Pal Soumiya, Bagchi Ashim K, Henry David S, Landes Reid D, Mu Shengyu, Rhee Sung W, Rusch Nancy J, Stolarz Amanda J
Department of Pharmaceutical Sciences, College of Pharmacy (S.P., A.K.B., A.J.S.), University of Arkansas for Medical Sciences, Little Rock, AR.
Department of Pharmacology and Toxicology, College of Medicine (D.S.H., S.M., S.W.R., N.J.R., A.J.S.), University of Arkansas for Medical Sciences, Little Rock, AR.
Hypertension. 2025 Jan;82(1):72-83. doi: 10.1161/HYPERTENSIONAHA.124.23194. Epub 2024 Nov 6.
Hypertension increases the risk of lymphedema in patients with comorbidities, but whether hypertension directly compromises lymph vessel (LV) function and lymph flow is unclear. We compared the contractions of mesenteric LVs ex vivo and lymph flow in vivo between normotensive and Ang II (angiotensin II)-induced hypertensive rats and explored the ionic basis of contractile patterns. Key studies were recapitulated in spontaneously hypertensive rats and control Wistar-Kyoto rats.
Video microscopy continuously recorded the diameters of cannulated rat mesenteric LVs, and high-speed optical imaging estimated mesenteric lymph flow in vivo. Jess capillary Western electrophoresis evaluated expression levels of ion channel proteins.
Isolated LVs from Ang II-induced hypertensive rats exhibited dysrhythmic contractions, whereas LVs from both Ang II-induced hypertensive rats and spontaneously hypertensive rats exhibited reduced diastolic diameters and cross-sectional flow. Mesenteric lymph flow in vivo was 2.9-fold lower in Ang II-induced hypertensive rats compared with normotensive rats.

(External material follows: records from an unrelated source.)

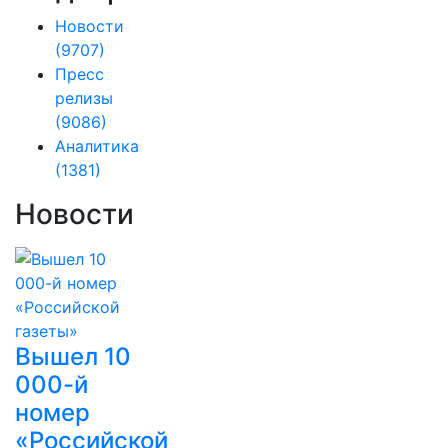
Новости
(9707)
Пресс
релизы
(9086)
Аналитика
(1381)
Новости
Вышел 10
000-й
номер
«Российской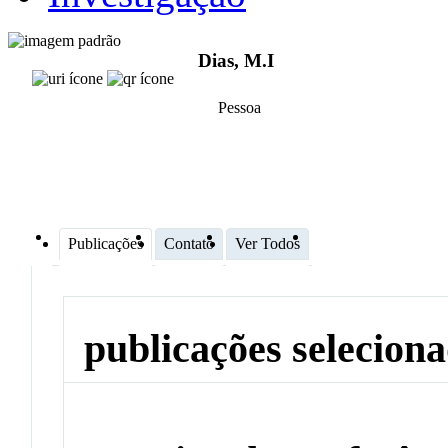
Dias, M.I
Pessoa
Publicações
Contato
Ver Todos
publicações selecion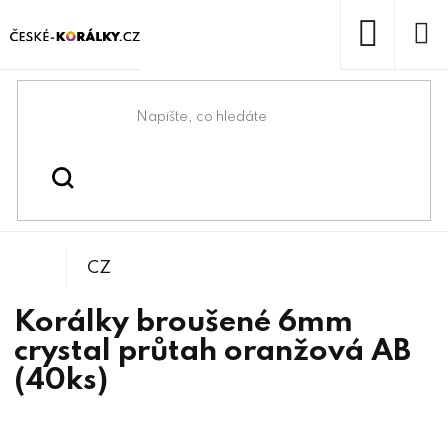
Přejít
na
obsah
NÁKUP
KOŠÍK
Domů
/
/
/
Kulička
Korálky
Broušené korálky
CZ
Korálky broušené 6mm
crystal průtah oranžová AB
(40ks)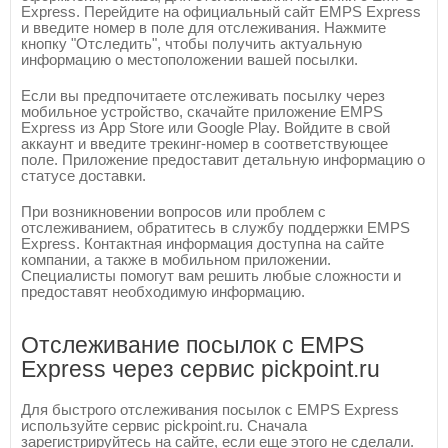
Express. Перейдите на официальный сайт EMPS Express
и введите номер в поле для отслеживания. Нажмите
кнопку "Отследить", чтобы получить актуальную
информацию о местоположении вашей посылки.
Если вы предпочитаете отслеживать посылку через
мобильное устройство, скачайте приложение EMPS
Express из App Store или Google Play. Войдите в свой
аккаунт и введите трекинг-номер в соответствующее
поле. Приложение предоставит детальную информацию о
статусе доставки.
При возникновении вопросов или проблем с
отслеживанием, обратитесь в службу поддержки EMPS
Express. Контактная информация доступна на сайте
компании, а также в мобильном приложении.
Специалисты помогут вам решить любые сложности и
предоставят необходимую информацию.
Отслеживание посылок с EMPS
Express через сервис pickpoint.ru
Для быстрого отслеживания посылок с EMPS Express
используйте сервис pickpoint.ru. Сначала
зарегистрируйтесь на сайте, если еще этого не сделали.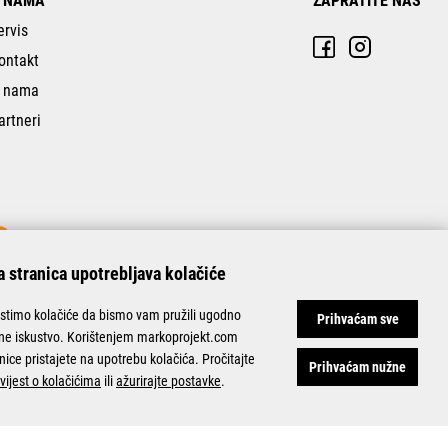
 NAMA
ZAPRATITE NAS
ervis
ontakt
 nama
artneri
 stranica upotrebljava kolačiće
istimo kolačiće da bismo vam pružili ugodno
Prihvaćam sve
ine iskustvo. Korištenjem markoprojekt.com
nice pristajete na upotrebu kolačića. Pročitajte
Prihvaćam nužne
vijest o kolačićima
ili
ažurirajte postavke
.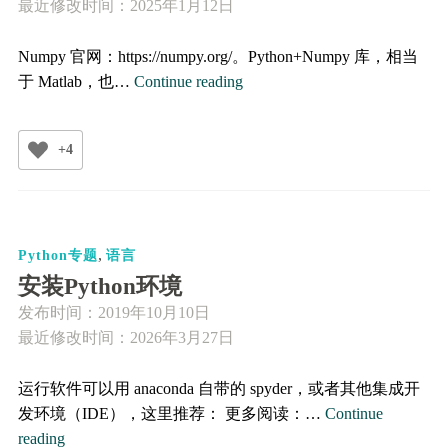
最近修改时间：2025年1月12日
Numpy 官网：https://numpy.org/。Python+Numpy 库，相当
Python
于 Matlab，也…
Continue reading
和
Numpy
+4
库
的
常
用
,
语
Python专题
语言
句
安装Python环境
发布时间：
2019年10月10日
最近修改时间：2026年3月27日
运行软件可以用 anaconda 自带的 spyder，或者其他集成开
发环境（IDE），这里推荐： 更多阅读：…
Continue
安
reading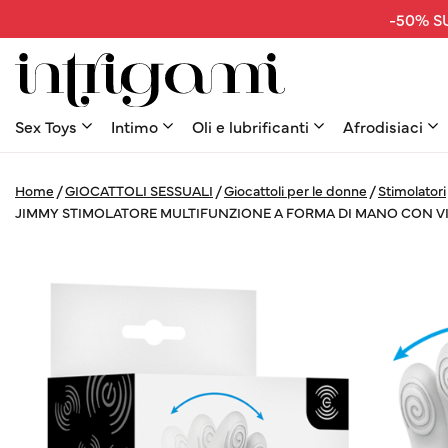
-50% SU
Sex Toys
Intimo
Oli e lubrificanti
Afrodisiaci
Home
/
GIOCATTOLI SESSUALI
/
Giocattoli per le donne
/
Stimolatori
JIMMY STIMOLATORE MULTIFUNZIONE A FORMA DI MANO CON V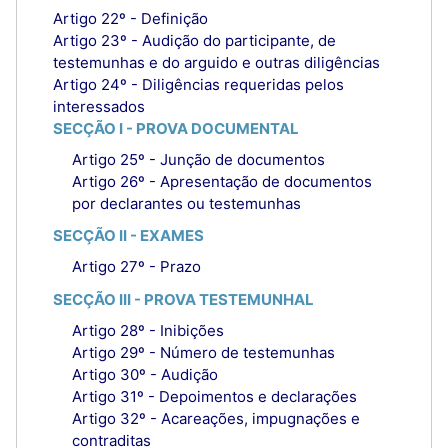
Artigo 22º - Definição
Artigo 23º - Audição do participante, de
testemunhas e do arguido e outras diligências
Artigo 24º - Diligências requeridas pelos
interessados
SECÇÃO I - PROVA DOCUMENTAL
Artigo 25º - Junção de documentos
Artigo 26º - Apresentação de documentos
por declarantes ou testemunhas
SECÇÃO II - EXAMES
Artigo 27º - Prazo
SECÇÃO III - PROVA TESTEMUNHAL
Artigo 28º - Inibições
Artigo 29º - Número de testemunhas
Artigo 30º - Audição
Artigo 31º - Depoimentos e declarações
Artigo 32º - Acareações, impugnações e
contraditas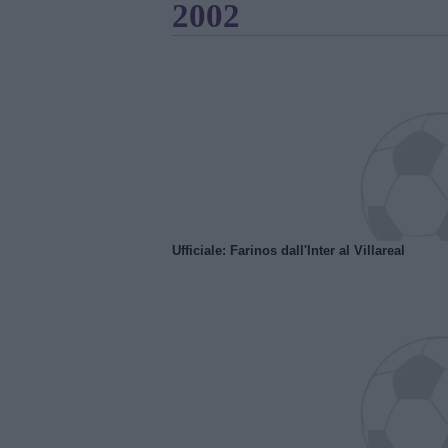
2002
Ufficiale: Farinos dall'Inter al Villareal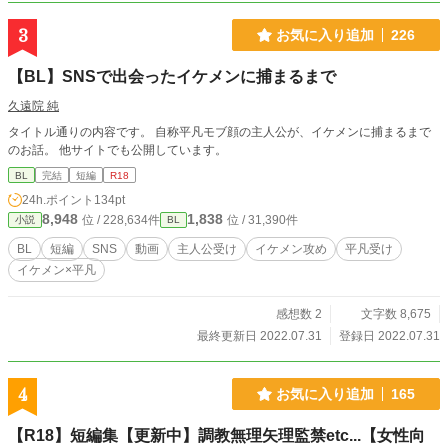
3
お気に入り追加
226
【BL】SNSで出会ったイケメンに捕まるまで
久遠院 純
タイトル通りの内容です。 自称平凡モブ顔の主人公が、イケメンに捕まるまで
のお話。 他サイトでも公開しています。
BL
完結
短編
R18
24h.ポイント
134pt
8,948
1,838
位 / 228,634件
位 / 31,390件
小説
BL
BL
短編
SNS
動画
主人公受け
イケメン攻め
平凡受け
イケメン×平凡
感想数 2
文字数 8,675
最終更新日 2022.07.31
登録日 2022.07.31
4
お気に入り追加
165
【R18】短編集【更新中】調教無理矢理監禁etc...【女性向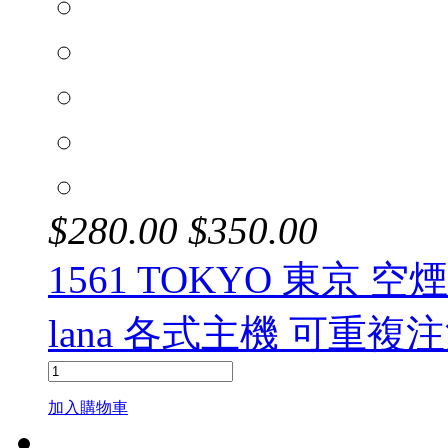
$
280.00
$
350.00
1561 TOKYO 東京 空煙
lana 各式主機 可重複
加入購物車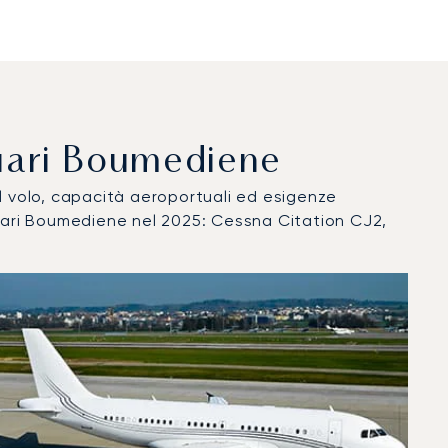
Houari Boumediene
del volo, capacità aeroportuali ed esigenze
ouari Boumediene nel 2025: Cessna Citation CJ2,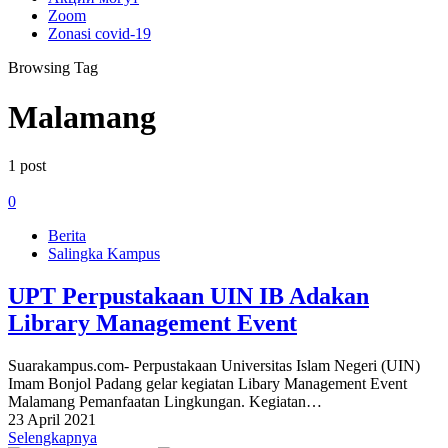
Zoom
Zonasi covid-19
Browsing Tag
Malamang
1 post
0
Berita
Salingka Kampus
UPT Perpustakaan UIN IB Adakan
Library Management Event
Suarakampus.com- Perpustakaan Universitas Islam Negeri (UIN)
Imam Bonjol Padang gelar kegiatan Libary Management Event
Malamang Pemanfaatan Lingkungan. Kegiatan…
23 April 2021
Selengkapnya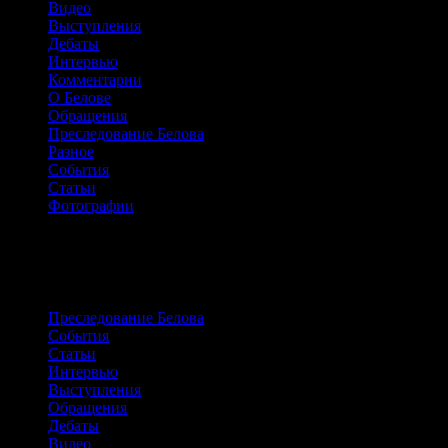
Видео
Выступления
Дебаты
Интервью
Комментарии
О Белове
Обращения
Преследование Белова
Разное
События
Статьи
Фотографии
Сайт о жизни и борьбе Александра
Белова
Преследование Белова
События
Статьи
Интервью
Выступления
Обращения
Дебаты
Видео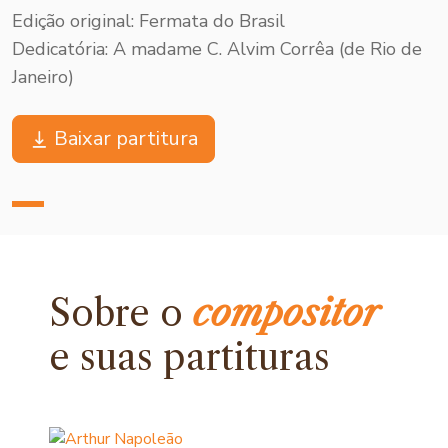
Edição original: Fermata do Brasil
Dedicatória: A madame C. Alvim Corrêa (de Rio de
Janeiro)
Baixar partitura
Sobre o
compositor
e
suas partituras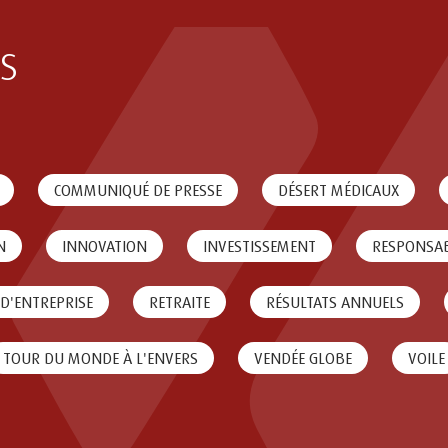
s
COMMUNIQUÉ DE PRESSE
DÉSERT MÉDICAUX
N
INNOVATION
INVESTISSEMENT
RESPONSAB
 D'ENTREPRISE
RETRAITE
RÉSULTATS ANNUELS
TOUR DU MONDE À L'ENVERS
VENDÉE GLOBE
VOILE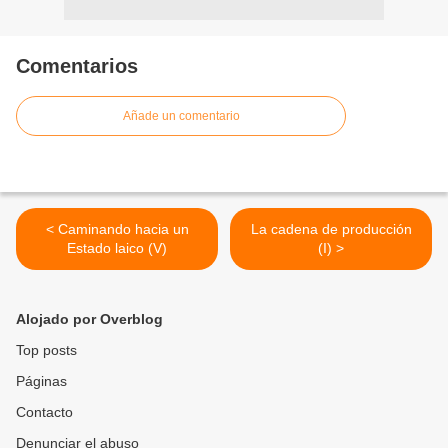
Comentarios
Añade un comentario
< Caminando hacia un
La cadena de producción
Estado laico (V)
(I) >
Alojado por Overblog
Top posts
Páginas
Contacto
Denunciar el abuso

Surprisingly, the LVs from Ang II-induced hypertensive rats expressed fewer intact L-type Ca channel pore proteins and more modulatory cleaved C-terminal fragments. However, pharmacological block of voltage-gated K channels but not other K channel types in control LVs established the pattern of contractile dysfunction observed in hypertension. Jess capillary Western electrophoresis analysis confirmed a loss of Shaker-type K1.2 channels in LVs from hypertensive rats.
We provide initial evidence of lymphatic contractile dysfunction and compromised lymph flow in hypertensive rats, which may be caused by a loss of K1.2 channels in the lymphatic muscle cells.
高血压会增加合并症患者发生淋巴水肿的风险,但高血压是否直接损害淋巴管(LV)功能和淋巴流动尚不清楚。我们比较了正常血压大鼠和血管紧张素 II(Ang II)诱导的高血压大鼠离体肠系膜淋巴管的收缩情况以及体内淋巴流动情况,并探讨了收缩模式的离子基础。在自发性高血压大鼠和对照Wistar-Kyoto大鼠中重复了关键研究。
视频显微镜连续记录插管大鼠肠系膜淋巴管的直径,高速光学成像估计体内肠系膜淋巴流动情况。Jess毛细管免疫印迹法评估离子通道蛋白的表达水平。
来自Ang II诱导的高血压大鼠的离体淋巴管表现出节律紊乱的收缩,而来自Ang II诱导的高血压大鼠和自发性高血压大鼠的淋巴管均表现出舒张直径和横截面积减小。与正常血压大鼠相比,Ang II诱导的高血压大鼠体内肠系膜淋巴流动降低了2.9倍。令人惊讶的是,来自Ang II诱导的高血压大鼠的淋巴管表达的完整L型钙通道孔蛋白较少,而调节性裂解的C末端片段较多。然而,在对照淋巴管中对电压门控钾通道而非其他钾通道类型进行药理学阻断,确立了在高血压中观察到的收缩功能障碍模式。Jess毛细管免疫印迹分析证实高血压大鼠淋巴管中Shaker型K1.2通道缺失。
我们提供了高血压大鼠淋巴收缩功能障碍和淋巴流动受损的初步证据,这可能是由淋巴肌细胞中K1.2通道缺失所致。